If A, B, C are three mutually exclusive and exhaustive events of an experiment such that P(A) = 2P(B) = 3P(C),then P(B) is equal to

• A. \(\frac{1}{11}\)
• B. \(\frac{2}{11}\)
• C. \(\frac{3}{11}\)
• D. \(\frac{4}{11}\)

Answer 1

The Correct Option is C

Given that A, B, and C are three mutually exclusive and exhaustive events of an experiment, such that \(P(A) = 2P(B) = 3P(C)\). 

We need to find \(P(B)\).

Since A, B, and C are mutually exclusive and exhaustive, we have:

\(P(A) + P(B) + P(C) = 1\)

Let \(P(B) = x\). Then, \(P(A) = 2x\) and \(2x = 3P(C) \implies P(C) = \frac{2}{3}x\).

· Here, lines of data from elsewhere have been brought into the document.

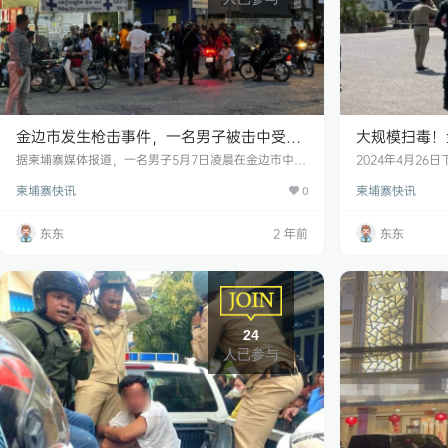
金边市发生枪击事件，一名男子被击中受重
大规模扫毒！
伤，枪手连向警方开6枪！
件，7人持枪
据柬埔寨媒体报道，一名男子5月7日凌晨在金边市中心
2024年4月2
遭枪击受重伤。警方在追捕枪手时，枪手拒捕并向警方
啡馆发生持枪事
柬埔寨快讯
柬埔寨快讯
开枪，最终被逮捕。 当天凌晨2时左右，一名枪手在隆
0
击者称，事发前
边区沙拉佐分区70街不知为何向一群年轻人开枪，原因
衣男子持枪闯入
不明，造成其中一人受重伤，被立即送往医院，而枪手
强行将两人带到
东东
2 年前
东东
作案后逃往雷西郊区。 与此同时，接到报警的金边警察
摄视频，但被对
局长尊那林亲自带队，带领雷西郊区的警察包围了枪手
还告诉他，这是
藏身的一处出租屋。在抓捕过程中，枪手拒捕，连续向
车离开，只留下
警察开了…
这…
24
人已参与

Substituting these into the equation \(P(A) + P(B) + P(C) = 1\), we get:

\(2x + x + \frac{2}{3}x = 1\)

\(3x + \frac{2}{3}x = 1\)

\(\frac{9x + 2x}{3} = 1\)

\(\frac{11x}{3} = 1\)

\(11x = 3\)

\(x = \frac{3}{11}\)

Therefore, \(P(B) = \frac{3}{11}\).

Thus, the correct option is (C) \(\frac{3}{11}\).

Answer 2

Let \( P(A) \), \( P(B) \), \( P(C) \) be the probabilities of events \( A \), \( B \), \( C \). 

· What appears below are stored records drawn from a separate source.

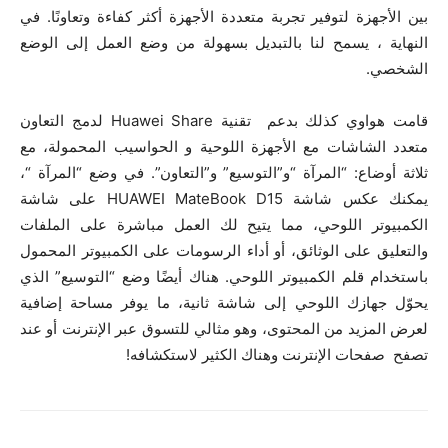
بين الأجهزة لتوفير تجربة متعددة الأجهزة أكثر كفاءة وتعاونًا. في
النهاية ، يسمح لنا بالتبديل بسهولة من وضع العمل إلى الوضع
الشخصي.
قامت هواوي كذلك بدعم تقنية Huawei Share لدمج التعاون
متعدد الشاشات مع الأجهزة اللوحية و الحواسيب المحمولة، مع
ثلاثة أوضاع: “المرآة “و”التوسيع” و”التعاون”. في وضع “المرآة “،
يمكنك عكس شاشة HUAWEI MateBook D15 على شاشة
الكمبيوتر اللوحي، مما يتيح لك العمل مباشرة على الملفات
والتعليق على الوثائق، أو أداء الرسومات على الكمبيوتر المحمول
باستخدام قلم الكمبيوتر اللوحي. هناك أيضًا وضع “التوسيع” الذي
يحوّل جهازك اللوحي إلى شاشة ثانية، ما يوفر مساحة إضافية
لعرض المزيد من المحتوى، وهو مثالي للتسوق عبر الإنترنت أو عند
تصفح صفحات الإنترنت وهناك الكثير لاستكشافه!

Since \( A \), \( B \), \( C \) are mutually exclusive and exhaustive, \( P(A) + P(B) + P(C) = 1 \). 

Given \( P(A) = 2P(B) = 3P(C) \), then \( P(B) = \frac{P(A)}{2} \) and \( P(C) = \frac{P(A)}{3} \). 

Substituting into the equation: \[ P(A) + \frac{P(A)}{2} + \frac{P(A)}{3} = 1 \] Multiply through by 6 to eliminate the fractions: \[ 6P(A) + 3P(A) + 2P(A) = 6 \] Simplify: \[ 11P(A) = 6 \] Solve for \( P(A) \): \[ P(A) = \frac{6}{11} \] Now calculate \( P(B) \): \[ P(B) = \frac{P(A)}{2} = \frac{\frac{6}{11}}{2} = \frac{3}{11} \] Final Answer: The final answer is \( \boxed{\frac{3}{11}} \).